Exercise details:
Only the lines below, from the one with "24-9 Numbers of the UNIVERSAL INFLUENCES are" through the one with "Event setup may", are to be written out, exactly.

Records provided:
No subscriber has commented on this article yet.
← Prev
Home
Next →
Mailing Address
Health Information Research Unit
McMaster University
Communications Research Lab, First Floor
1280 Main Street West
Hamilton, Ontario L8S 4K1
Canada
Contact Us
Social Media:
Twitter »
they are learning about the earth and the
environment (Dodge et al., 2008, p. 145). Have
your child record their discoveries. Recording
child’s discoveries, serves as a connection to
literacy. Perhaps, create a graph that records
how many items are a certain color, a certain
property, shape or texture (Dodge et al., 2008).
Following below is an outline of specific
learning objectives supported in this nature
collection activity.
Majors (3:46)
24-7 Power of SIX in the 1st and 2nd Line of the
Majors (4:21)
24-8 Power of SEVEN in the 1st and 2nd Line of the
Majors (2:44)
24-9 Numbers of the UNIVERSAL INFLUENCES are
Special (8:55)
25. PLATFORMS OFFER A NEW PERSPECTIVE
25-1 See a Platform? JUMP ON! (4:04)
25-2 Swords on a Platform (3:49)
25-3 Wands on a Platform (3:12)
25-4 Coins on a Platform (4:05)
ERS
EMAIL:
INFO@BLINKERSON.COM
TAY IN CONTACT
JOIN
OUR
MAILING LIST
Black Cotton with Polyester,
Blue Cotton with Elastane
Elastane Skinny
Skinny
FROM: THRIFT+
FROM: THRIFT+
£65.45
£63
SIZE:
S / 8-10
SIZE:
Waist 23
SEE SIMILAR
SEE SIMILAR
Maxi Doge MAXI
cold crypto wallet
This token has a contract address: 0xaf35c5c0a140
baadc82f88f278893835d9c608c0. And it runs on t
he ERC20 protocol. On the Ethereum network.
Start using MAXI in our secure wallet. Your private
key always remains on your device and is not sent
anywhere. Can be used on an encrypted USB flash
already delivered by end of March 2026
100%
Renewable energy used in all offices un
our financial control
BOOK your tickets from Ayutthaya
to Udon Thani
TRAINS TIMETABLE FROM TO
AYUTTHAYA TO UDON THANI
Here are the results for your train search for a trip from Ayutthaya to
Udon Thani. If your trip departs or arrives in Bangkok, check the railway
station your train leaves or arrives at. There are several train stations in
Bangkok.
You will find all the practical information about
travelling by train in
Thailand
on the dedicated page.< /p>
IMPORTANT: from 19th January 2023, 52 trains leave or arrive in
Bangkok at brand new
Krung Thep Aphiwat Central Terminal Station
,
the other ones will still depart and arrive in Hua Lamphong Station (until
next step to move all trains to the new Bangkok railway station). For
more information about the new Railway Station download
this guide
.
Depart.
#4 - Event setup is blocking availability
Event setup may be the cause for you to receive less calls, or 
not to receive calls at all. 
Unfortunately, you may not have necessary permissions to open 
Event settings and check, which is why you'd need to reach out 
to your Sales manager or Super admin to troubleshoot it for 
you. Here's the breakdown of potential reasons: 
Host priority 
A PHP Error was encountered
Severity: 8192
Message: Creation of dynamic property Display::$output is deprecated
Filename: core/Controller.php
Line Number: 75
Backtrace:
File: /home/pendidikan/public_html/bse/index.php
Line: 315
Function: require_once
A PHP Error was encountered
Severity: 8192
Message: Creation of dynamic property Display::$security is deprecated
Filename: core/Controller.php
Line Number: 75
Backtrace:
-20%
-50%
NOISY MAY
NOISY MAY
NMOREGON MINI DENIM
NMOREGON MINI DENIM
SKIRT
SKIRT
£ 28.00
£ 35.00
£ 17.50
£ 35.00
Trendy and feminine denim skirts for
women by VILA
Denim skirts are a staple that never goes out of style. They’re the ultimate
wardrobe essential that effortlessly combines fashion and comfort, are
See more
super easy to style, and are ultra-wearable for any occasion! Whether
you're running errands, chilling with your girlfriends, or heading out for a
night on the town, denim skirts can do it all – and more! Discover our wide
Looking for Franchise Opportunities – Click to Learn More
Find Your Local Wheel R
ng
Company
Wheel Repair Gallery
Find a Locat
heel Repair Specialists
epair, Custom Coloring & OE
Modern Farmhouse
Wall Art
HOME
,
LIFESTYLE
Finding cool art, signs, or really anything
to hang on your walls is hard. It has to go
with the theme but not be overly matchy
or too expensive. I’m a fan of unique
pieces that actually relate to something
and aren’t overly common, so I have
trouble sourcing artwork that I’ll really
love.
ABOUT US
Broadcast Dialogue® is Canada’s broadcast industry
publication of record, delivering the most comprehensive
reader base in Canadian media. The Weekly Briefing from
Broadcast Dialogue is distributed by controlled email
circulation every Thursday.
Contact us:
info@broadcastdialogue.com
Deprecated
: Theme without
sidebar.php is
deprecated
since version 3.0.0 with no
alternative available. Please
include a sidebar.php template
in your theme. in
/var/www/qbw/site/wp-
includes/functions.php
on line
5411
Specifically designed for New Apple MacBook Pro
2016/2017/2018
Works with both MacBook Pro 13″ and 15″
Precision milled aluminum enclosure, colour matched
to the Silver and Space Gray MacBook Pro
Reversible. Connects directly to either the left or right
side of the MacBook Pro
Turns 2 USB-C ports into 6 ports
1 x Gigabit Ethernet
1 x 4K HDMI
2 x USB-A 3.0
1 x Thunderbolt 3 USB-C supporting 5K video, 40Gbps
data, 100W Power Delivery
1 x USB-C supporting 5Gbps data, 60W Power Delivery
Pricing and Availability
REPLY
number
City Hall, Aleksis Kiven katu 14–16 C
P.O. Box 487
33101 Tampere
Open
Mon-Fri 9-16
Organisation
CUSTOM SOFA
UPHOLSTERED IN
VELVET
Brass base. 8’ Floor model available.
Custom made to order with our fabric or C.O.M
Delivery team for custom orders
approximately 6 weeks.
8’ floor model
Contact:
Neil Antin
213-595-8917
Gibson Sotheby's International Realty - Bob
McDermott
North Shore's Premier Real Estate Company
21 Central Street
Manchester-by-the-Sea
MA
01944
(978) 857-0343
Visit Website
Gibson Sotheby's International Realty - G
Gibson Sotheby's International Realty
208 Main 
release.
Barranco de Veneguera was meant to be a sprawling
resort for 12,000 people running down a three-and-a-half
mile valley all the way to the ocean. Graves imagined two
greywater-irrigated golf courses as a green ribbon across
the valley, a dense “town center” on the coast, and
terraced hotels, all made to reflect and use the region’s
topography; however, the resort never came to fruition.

Reply to the task:
24-9 Numbers of the UNIVERSAL INFLUENCES are
Special (8:55)
25. PLATFORMS OFFER A NEW PERSPECTIVE
25-1 See a Platform? JUMP ON! (4:04)
25-2 Swords on a Platform (3:49)
25-3 Wands on a Platform (3:12)
25-4 Coins on a Platform (4:05)
ERS
EMAIL:
INFO@BLINKERSON.COM
TAY IN CONTACT
JOIN
OUR
MAILING LIST
Black Cotton with Polyester,
Blue Cotton with Elastane
Elastane Skinny
Skinny
FROM: THRIFT+
FROM: THRIFT+
£65.45
£63
SIZE:
S / 8-10
SIZE:
Waist 23
SEE SIMILAR
SEE SIMILAR
Maxi Doge MAXI
cold crypto wallet
This token has a contract address: 0xaf35c5c0a140
baadc82f88f278893835d9c608c0. And it runs on t
he ERC20 protocol. On the Ethereum network.
Start using MAXI in our secure wallet. Your private
key always remains on your device and is not sent
anywhere. Can be used on an encrypted USB flash
already delivered by end of March 2026
100%
Renewable energy used in all offices un
our financial control
BOOK your tickets from Ayutthaya
to Udon Thani
TRAINS TIMETABLE FROM TO
AYUTTHAYA TO UDON THANI
Here are the results for your train search for a trip from Ayutthaya to
Udon Thani. If your trip departs or arrives in Bangkok, check the railway
station your train leaves or arrives at. There are several train stations in
Bangkok.
You will find all the practical information about
travelling by train in
Thailand
on the dedicated page.< /p>
IMPORTANT: from 19th January 2023, 52 trains leave or arrive in
Bangkok at brand new
Krung Thep Aphiwat Central Terminal Station
,
the other ones will still depart and arrive in Hua Lamphong Station (until
next step to move all trains to the new Bangkok railway station). For
more information about the new Railway Station download
this guide
.
Depart.
#4 - Event setup is blocking availability
Event setup may be the cause for you to receive less calls, or 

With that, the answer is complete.